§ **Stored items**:
-------

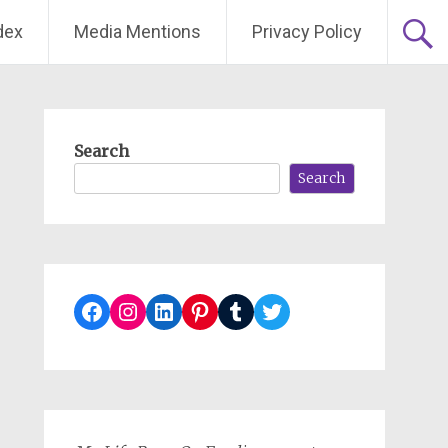
dex
Media Mentions
Privacy Policy
Search
Search
Facebook
Instagram
LinkedIn
Pinterest
Tumblr
Twitter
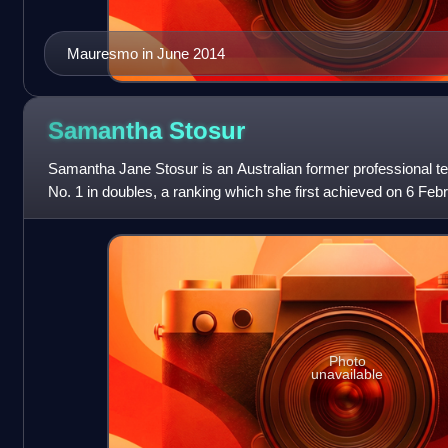
Mauresmo in June 2014
Samantha
Stosur
Samantha Jane Stosur is an Australian former professional te
No. 1 in doubles, a ranking which she first achieved on 6 Feb
consecutive weeks. Also
Photo
unavailable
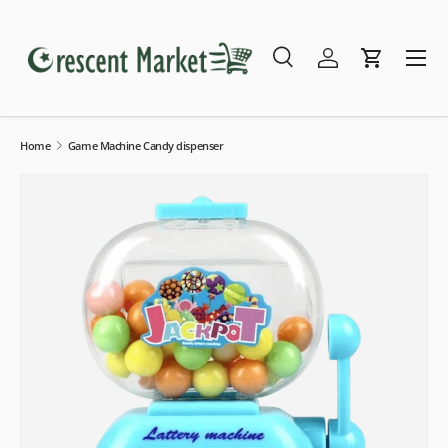
Skip to content
Menu
Search
Log in
Cart
Search
Search
Home
Game Machine Candy dispenser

-------

Working through the records, copy each line in which the word "Samantha" appears.

Samantha
Samantha Jane Stosur is an Australian former professional te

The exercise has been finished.